EXERCISE DATA:
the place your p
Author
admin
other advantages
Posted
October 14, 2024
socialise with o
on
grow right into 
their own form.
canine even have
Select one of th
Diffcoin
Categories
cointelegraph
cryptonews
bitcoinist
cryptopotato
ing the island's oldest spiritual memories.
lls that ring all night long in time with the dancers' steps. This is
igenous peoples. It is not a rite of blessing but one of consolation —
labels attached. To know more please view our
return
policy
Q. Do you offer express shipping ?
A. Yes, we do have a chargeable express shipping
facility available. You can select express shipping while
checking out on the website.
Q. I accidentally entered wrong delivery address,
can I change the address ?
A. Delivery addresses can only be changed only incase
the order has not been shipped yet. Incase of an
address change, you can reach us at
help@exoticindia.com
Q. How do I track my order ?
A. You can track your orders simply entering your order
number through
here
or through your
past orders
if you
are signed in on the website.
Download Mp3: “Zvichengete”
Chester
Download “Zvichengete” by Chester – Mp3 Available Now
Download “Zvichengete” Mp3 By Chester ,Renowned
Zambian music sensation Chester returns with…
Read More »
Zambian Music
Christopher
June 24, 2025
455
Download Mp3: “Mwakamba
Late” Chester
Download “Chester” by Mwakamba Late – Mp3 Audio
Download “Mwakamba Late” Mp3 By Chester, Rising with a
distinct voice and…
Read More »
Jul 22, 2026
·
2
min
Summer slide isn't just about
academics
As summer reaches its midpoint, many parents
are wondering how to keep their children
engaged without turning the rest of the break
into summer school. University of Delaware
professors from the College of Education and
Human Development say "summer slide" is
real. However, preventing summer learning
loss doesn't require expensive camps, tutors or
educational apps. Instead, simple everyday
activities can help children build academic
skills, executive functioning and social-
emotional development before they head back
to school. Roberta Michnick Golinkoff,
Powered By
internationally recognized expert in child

---

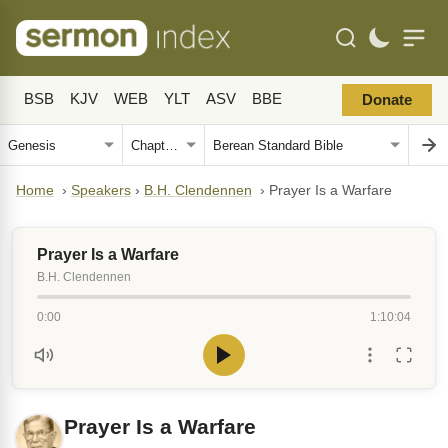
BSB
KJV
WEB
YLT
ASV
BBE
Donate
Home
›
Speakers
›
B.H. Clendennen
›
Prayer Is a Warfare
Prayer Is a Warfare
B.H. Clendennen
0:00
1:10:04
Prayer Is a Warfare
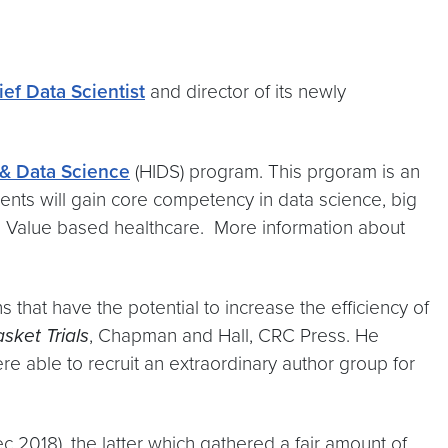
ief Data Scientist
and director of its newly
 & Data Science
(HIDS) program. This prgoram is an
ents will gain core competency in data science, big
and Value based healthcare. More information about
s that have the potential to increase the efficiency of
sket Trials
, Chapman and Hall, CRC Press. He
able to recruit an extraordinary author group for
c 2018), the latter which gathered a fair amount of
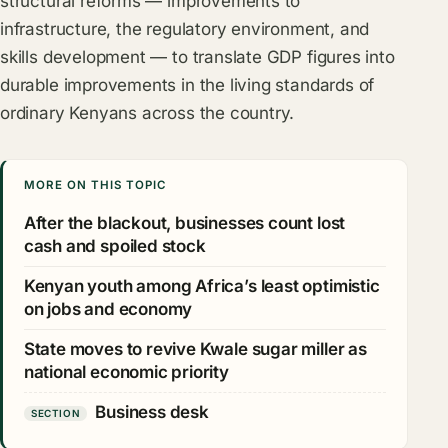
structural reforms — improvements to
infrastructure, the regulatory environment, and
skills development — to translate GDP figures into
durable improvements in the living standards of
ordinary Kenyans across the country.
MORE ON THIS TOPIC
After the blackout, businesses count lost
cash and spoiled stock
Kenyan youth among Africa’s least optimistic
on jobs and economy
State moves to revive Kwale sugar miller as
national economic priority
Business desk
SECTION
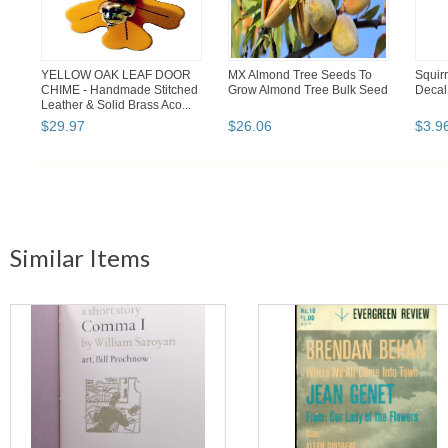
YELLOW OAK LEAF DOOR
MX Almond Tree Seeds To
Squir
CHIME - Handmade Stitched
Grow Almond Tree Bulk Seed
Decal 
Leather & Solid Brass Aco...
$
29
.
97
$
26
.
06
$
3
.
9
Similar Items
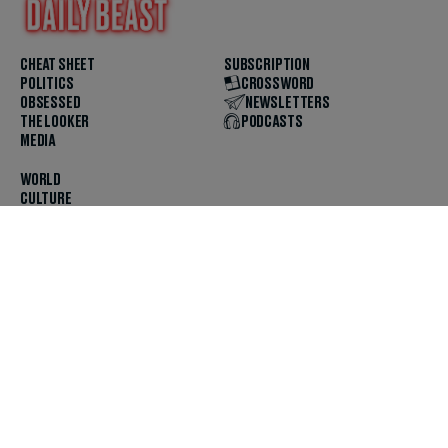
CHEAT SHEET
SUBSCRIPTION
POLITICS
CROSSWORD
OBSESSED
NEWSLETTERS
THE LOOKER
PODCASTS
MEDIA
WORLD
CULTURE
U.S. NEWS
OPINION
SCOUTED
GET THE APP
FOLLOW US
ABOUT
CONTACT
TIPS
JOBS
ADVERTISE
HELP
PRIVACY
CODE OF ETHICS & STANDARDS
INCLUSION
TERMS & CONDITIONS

DIRECTIONS FOR THIS TASK: Among the records above, locate the line containing "Grow Almond Tree Bulk Seed" and the line containing "TERMS & CONDITIONS", then transcribe exactly the lines starting at the first and ending at the second, with no pictures.

SOLUTION FOR THIS TASK:
Grow Almond Tree Bulk Seed
Decal 
Leather & Solid Brass Aco...
$
29
.
97
$
26
.
06
$
3
.
9
Similar Items
CHEAT SHEET
SUBSCRIPTION
POLITICS
CROSSWORD
OBSESSED
NEWSLETTERS
THE LOOKER
PODCASTS
MEDIA
WORLD
CULTURE
U.S. NEWS
OPINION
SCOUTED
GET THE APP
FOLLOW US
ABOUT
CONTACT
TIPS
JOBS
ADVERTISE
HELP
PRIVACY
CODE OF ETHICS & STANDARDS
INCLUSION
TERMS & CONDITIONS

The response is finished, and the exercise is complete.